Problem to solve: Only those lines in the data below from the line containing "Bezoek website" through the line containing "Toevoegen aan shopping route", both included, should be restated word for word.
——————————
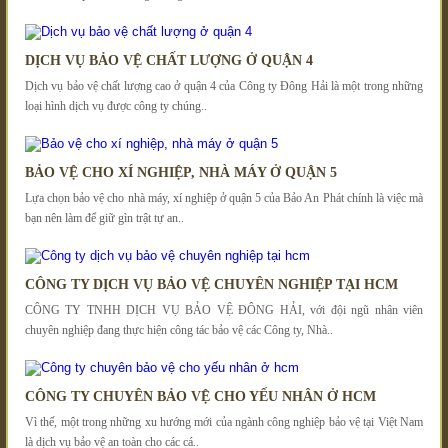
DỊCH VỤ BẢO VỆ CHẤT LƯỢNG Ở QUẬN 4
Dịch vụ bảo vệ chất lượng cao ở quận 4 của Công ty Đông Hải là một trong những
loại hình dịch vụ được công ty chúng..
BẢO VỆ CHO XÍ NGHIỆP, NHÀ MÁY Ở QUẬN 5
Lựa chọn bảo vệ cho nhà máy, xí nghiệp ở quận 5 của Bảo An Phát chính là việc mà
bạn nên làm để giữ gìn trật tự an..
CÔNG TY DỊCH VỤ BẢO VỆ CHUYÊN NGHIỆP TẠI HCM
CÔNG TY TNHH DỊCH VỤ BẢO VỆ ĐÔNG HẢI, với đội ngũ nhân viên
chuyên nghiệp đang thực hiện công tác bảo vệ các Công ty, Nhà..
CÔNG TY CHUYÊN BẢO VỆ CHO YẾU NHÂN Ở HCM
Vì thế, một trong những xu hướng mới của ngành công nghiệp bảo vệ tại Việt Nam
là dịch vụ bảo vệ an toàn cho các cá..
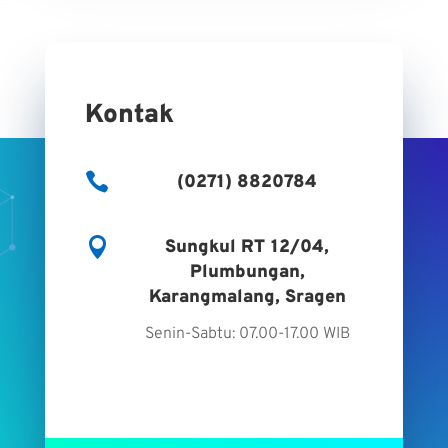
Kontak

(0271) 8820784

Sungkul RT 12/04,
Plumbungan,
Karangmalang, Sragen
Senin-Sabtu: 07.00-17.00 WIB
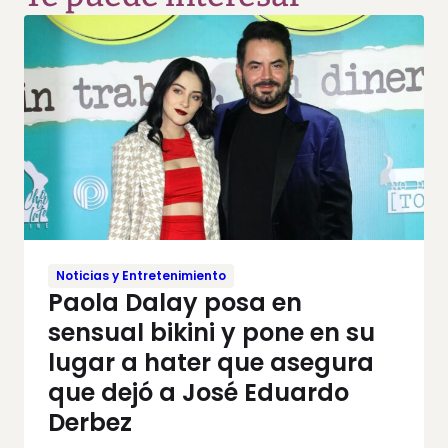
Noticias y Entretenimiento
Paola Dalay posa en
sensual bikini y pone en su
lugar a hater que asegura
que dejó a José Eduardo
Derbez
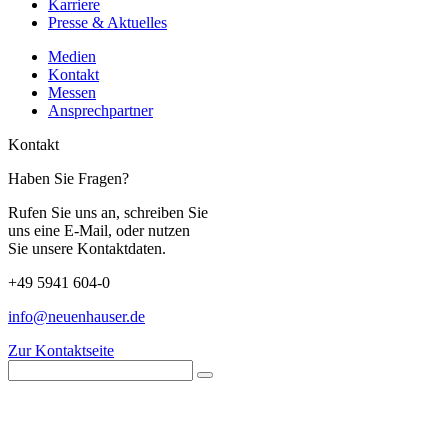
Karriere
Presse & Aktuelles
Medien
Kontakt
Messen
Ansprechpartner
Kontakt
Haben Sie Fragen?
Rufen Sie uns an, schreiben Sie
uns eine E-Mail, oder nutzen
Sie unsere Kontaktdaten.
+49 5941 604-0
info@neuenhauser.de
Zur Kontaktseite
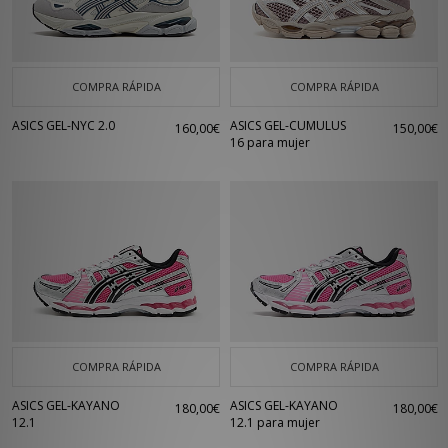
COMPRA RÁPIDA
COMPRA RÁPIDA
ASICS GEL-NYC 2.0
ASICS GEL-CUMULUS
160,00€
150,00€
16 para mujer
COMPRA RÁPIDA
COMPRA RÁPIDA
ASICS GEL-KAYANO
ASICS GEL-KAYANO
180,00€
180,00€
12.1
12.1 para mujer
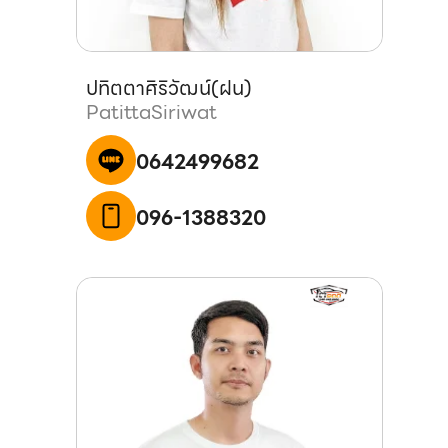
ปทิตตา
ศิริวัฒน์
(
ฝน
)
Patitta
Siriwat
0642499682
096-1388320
——————————
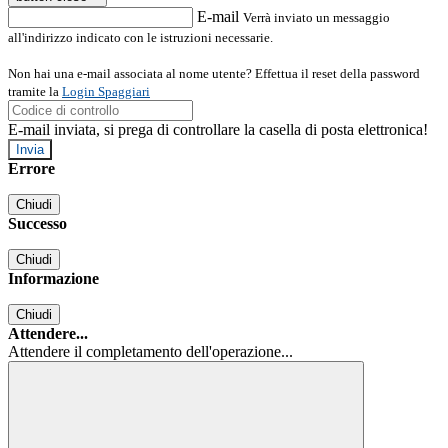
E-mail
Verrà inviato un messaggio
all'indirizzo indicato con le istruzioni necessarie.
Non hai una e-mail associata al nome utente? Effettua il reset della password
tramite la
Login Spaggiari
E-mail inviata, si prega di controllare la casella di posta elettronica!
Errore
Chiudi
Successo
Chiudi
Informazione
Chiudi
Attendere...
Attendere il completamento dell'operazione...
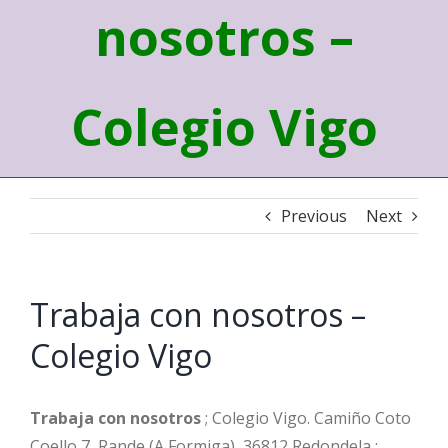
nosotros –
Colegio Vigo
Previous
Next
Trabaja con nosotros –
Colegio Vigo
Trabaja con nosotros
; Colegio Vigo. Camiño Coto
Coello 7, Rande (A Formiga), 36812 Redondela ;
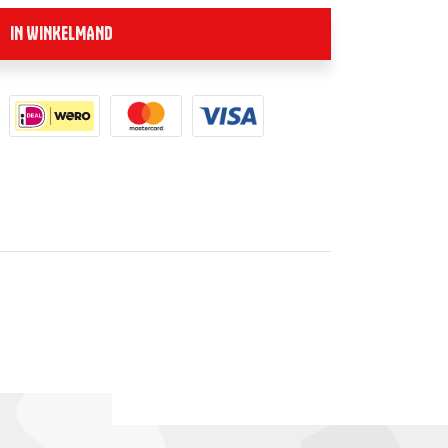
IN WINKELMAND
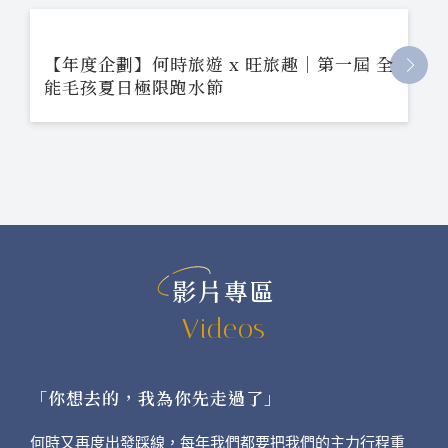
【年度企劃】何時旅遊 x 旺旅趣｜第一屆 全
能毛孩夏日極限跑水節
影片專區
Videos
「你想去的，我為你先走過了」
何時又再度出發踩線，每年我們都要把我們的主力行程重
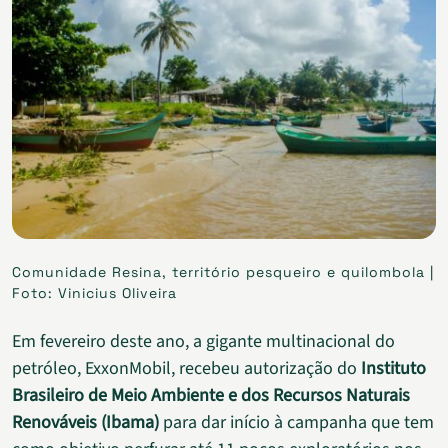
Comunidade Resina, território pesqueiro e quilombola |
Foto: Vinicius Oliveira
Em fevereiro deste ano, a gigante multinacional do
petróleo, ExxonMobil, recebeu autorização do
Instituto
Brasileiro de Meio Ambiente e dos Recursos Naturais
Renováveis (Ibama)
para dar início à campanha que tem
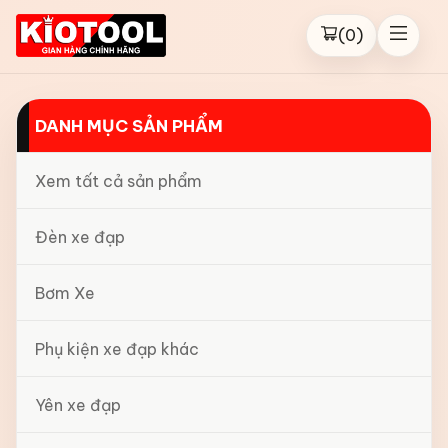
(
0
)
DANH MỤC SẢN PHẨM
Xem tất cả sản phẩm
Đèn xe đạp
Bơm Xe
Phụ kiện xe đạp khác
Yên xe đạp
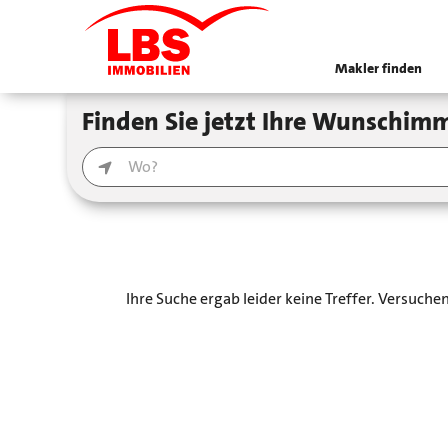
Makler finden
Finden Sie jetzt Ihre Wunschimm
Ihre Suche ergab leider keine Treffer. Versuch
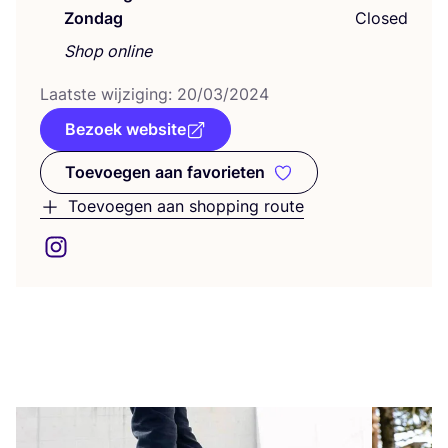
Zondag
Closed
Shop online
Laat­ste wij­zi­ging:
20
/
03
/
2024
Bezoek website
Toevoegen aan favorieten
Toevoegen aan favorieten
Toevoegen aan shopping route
——————————
Written solution:
Bezoek website
Toevoegen aan favorieten
Toevoegen aan favorieten
Toevoegen aan shopping route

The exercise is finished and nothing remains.